Erica felt a large palm nudging at the small of her back, and she walked with Kyle back outside, past the barns. “Are they always like that?” she asked with a grin.

“I haven’t any idea. Leonard was probably sane before he married her.” His smile matched her own. “This was originally Martha’s family’s farm. When I was a kid, I thought it was the richest place on earth.”

“It is,” she agreed. In love and laughter. She was only beginning to understand that Kyle had been short-changed on these things as a child. The way Martha had whipped her arms around him and hugged… Erica had the unaccountable impression that Martha was still seeing a lonely, sensitive, stubborn little boy with too much pride, totally overwhelmed by the effusive O’Flaherty clan. Erica saw, too, that Martha loved to bully him with love, that she was delighted Kyle had turned out strong and handsome, and not quite so difficult to bully. The thought made her smile, even as she felt a lingering sadness, thinking of Kyle as a child, then of their quarrel the night before.

“Where exactly are we going?” she asked idly. They had crossed out of the farmyard and were striding along a farmer’s path bordering a field of wheat.

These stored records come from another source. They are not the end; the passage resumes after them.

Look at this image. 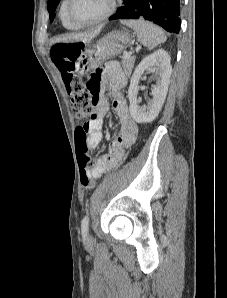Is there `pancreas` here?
I'll use <instances>...</instances> for the list:
<instances>
[{
    "instance_id": "1",
    "label": "pancreas",
    "mask_w": 227,
    "mask_h": 298,
    "mask_svg": "<svg viewBox=\"0 0 227 298\" xmlns=\"http://www.w3.org/2000/svg\"><path fill=\"white\" fill-rule=\"evenodd\" d=\"M134 62H135V57H128V58H124L122 61V66L124 69L125 74L130 75L132 68L134 66Z\"/></svg>"
}]
</instances>
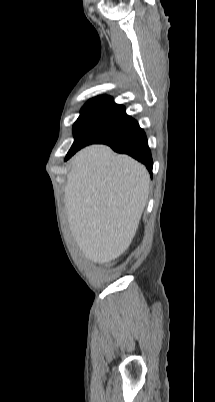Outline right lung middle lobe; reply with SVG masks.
<instances>
[{"label": "right lung middle lobe", "mask_w": 215, "mask_h": 402, "mask_svg": "<svg viewBox=\"0 0 215 402\" xmlns=\"http://www.w3.org/2000/svg\"><path fill=\"white\" fill-rule=\"evenodd\" d=\"M136 121L126 114L123 105L111 97L99 96L89 100L73 126L74 143L71 150L93 143H109L122 136Z\"/></svg>", "instance_id": "right-lung-middle-lobe-1"}]
</instances>
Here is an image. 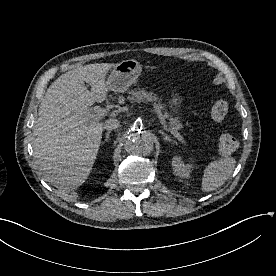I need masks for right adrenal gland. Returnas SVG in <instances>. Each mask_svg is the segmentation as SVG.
<instances>
[{
	"label": "right adrenal gland",
	"instance_id": "1",
	"mask_svg": "<svg viewBox=\"0 0 276 276\" xmlns=\"http://www.w3.org/2000/svg\"><path fill=\"white\" fill-rule=\"evenodd\" d=\"M110 133H111V131H108V132L105 134V139H104V141L101 142L102 145H103L105 142H108V141H109Z\"/></svg>",
	"mask_w": 276,
	"mask_h": 276
}]
</instances>
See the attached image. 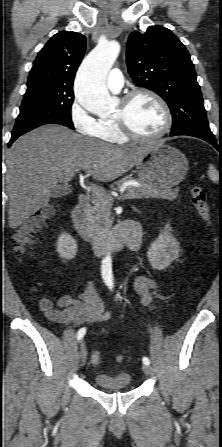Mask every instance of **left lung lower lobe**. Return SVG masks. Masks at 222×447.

“There’s only one place that kid could be, if she loves climbing trees as much as Martha says she does.” The trail forked; they left the wheat field in favor of a wooded path. The sloping woods had the pungent, rich smell of black earth, the special stillness that was part of woods on an early evening. Kyle found his way unerringly to a huge old oak standing massive and proud, its thick limbs reaching toward the sky, “Joanie?” he called.

The voice that answered was so high up that Erica gasped in surprise. “Is it dinnertime? I haven’t missed it, have I? Mom’ll kill me.” The little voice hesitated. “You Mr. McCrery? How’d you find me?”